Extracted page text data:
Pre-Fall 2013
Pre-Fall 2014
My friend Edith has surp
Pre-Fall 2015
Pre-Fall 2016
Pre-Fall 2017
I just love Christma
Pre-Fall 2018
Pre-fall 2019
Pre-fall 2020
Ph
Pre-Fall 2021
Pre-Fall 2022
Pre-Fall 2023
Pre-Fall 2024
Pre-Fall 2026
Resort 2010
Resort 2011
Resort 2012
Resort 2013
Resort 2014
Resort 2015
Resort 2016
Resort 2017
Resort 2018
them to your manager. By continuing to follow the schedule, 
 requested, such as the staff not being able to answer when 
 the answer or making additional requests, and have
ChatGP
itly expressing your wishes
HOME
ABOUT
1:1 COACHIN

...

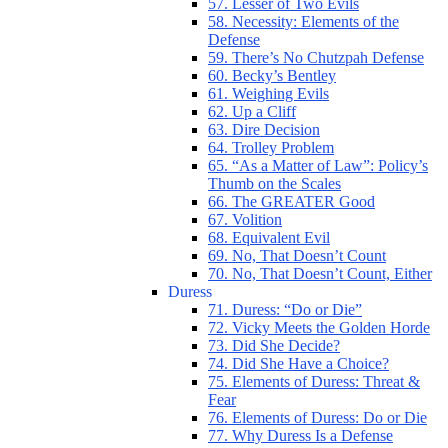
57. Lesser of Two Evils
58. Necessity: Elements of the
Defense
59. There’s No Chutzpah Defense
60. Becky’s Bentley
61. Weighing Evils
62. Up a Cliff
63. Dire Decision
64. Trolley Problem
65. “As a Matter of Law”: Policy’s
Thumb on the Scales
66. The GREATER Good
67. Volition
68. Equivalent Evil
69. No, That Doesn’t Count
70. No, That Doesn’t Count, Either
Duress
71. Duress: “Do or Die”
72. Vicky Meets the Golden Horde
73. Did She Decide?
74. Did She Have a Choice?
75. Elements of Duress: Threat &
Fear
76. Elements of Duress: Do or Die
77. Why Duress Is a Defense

— To do —
Please write out, exactly as they appear above, only the lines in the stretch from the line with "57. Lesser of Two Evils" through the line with "77. Why Duress Is a Defense".

— Answer to this task —
57. Lesser of Two Evils
58. Necessity: Elements of the
Defense
59. There’s No Chutzpah Defense
60. Becky’s Bentley
61. Weighing Evils
62. Up a Cliff
63. Dire Decision
64. Trolley Problem
65. “As a Matter of Law”: Policy’s
Thumb on the Scales
66. The GREATER Good
67. Volition
68. Equivalent Evil
69. No, That Doesn’t Count
70. No, That Doesn’t Count, Either
Duress
71. Duress: “Do or Die”
72. Vicky Meets the Golden Horde
73. Did She Decide?
74. Did She Have a Choice?
75. Elements of Duress: Threat &
Fear
76. Elements of Duress: Do or Die
77. Why Duress Is a Defense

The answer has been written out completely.